On Tuesday we registed for school, starting next week., as tomorrow is a holdiay (Ascension) and there is the 'Pont' (days of holiday between a stat holiday and the weekend). For Tegan it was just a matter of going to the local Mairie (town hall) and getting a letter from the mayor. Its not that big a town so that wasn't such a big deal, though we didn't have the official French record of vaccination or family folder. A passport and medical card did the trick. She will be in Selma's class at the elementary school a block away, dating from 100 years ago. She goes swimming on Monday. Life is rough! For Rowan we went to the College office (it took a while to find it among the maze of buildings and hallways) and we had lots of paperwork to fill out. Is Rowan 'externel,' 'demi-pensionnaire' or 'interne,' and why does it matter what my job is? These things are apparently important to the French education system. Then Rowan was whisked away by an assistant to get a stack of textbooks, including English (easy), French (not so tough) and Spanish (hmm, we'll see how that goes . . .) We were then take to meet a woman who I think was a vice-principal, but was called the CPI or CPU or some such thing. She gave Rowan a schedule - starting at 8 am and going to 5 pm, though Wednesday and Thursday she finishes at no, on, unless she needs English support Thursday afternoon.

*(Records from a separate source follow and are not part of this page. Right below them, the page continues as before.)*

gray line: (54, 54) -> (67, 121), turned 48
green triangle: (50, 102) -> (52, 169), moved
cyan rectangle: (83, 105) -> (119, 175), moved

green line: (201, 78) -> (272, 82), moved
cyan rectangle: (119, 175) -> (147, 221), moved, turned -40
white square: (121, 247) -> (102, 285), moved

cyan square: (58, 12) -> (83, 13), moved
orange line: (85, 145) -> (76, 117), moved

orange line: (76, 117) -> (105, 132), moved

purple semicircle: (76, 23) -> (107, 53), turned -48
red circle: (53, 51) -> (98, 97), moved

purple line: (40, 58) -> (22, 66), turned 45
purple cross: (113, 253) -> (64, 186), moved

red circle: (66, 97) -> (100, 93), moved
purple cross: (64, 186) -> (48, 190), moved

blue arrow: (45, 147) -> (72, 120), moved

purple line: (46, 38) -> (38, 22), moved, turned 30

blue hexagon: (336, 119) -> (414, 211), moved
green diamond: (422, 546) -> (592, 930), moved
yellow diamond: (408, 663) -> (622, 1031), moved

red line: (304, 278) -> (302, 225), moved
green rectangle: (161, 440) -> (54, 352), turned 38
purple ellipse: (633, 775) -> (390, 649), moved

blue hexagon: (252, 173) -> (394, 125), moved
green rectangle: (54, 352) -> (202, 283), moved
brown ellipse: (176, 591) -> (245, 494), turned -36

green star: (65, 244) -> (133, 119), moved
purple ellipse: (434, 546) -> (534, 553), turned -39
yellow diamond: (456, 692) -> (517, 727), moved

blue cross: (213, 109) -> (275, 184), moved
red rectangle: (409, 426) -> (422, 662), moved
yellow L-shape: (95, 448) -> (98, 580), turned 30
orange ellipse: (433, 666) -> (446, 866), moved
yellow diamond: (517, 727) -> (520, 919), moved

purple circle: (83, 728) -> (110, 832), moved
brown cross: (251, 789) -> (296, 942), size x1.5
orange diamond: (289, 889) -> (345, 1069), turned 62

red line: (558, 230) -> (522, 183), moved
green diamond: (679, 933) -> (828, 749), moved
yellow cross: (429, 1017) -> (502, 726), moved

I started work in the fields today. The farm is 15 km away. Corinne grows and collects all sorts of herbs. We arrived and were invited into the owner's house for un petit cafe, very civilized. I got the tour of the farm, was introduced to all the plants, some of which I recognized, and then we began with the desherbage (weeding). Morning Glory is a pain here too. My back might be stiff tonight. After weeding one of the endless rows of verbene, I trimmed the sage, and then the rain started. Generally it doens't rain for months, but it was actually cool and damp today. So inside we went to the sechoir, the drying shed, and bagged coquelicot petals (red poppies), verbene, and another little green plant whose name escapes me at the moment but will be burned into my mind forever after this trip.

After lunch we did an incredible explore down the hill from the town, following the dried up stream, through the rosemary and thyme and irises and pine that grows naturally here. It is the most wonderful smelling brush I've walked through. We scrambled up red/orange/gold/white rock, more sandy than solid, up and down hills, and then through the town to get stamps and bread. No luck as the post office is closed from 12:00, the 'tabac' corner store only has French stamps, and the boulangerie keeps irregular hours, so far as I can tell.

I think we going to like it here (he writes, as the 3 girls wrestle some more, play with Tegan's bear, chat in French,and sing Michael Jackson songs.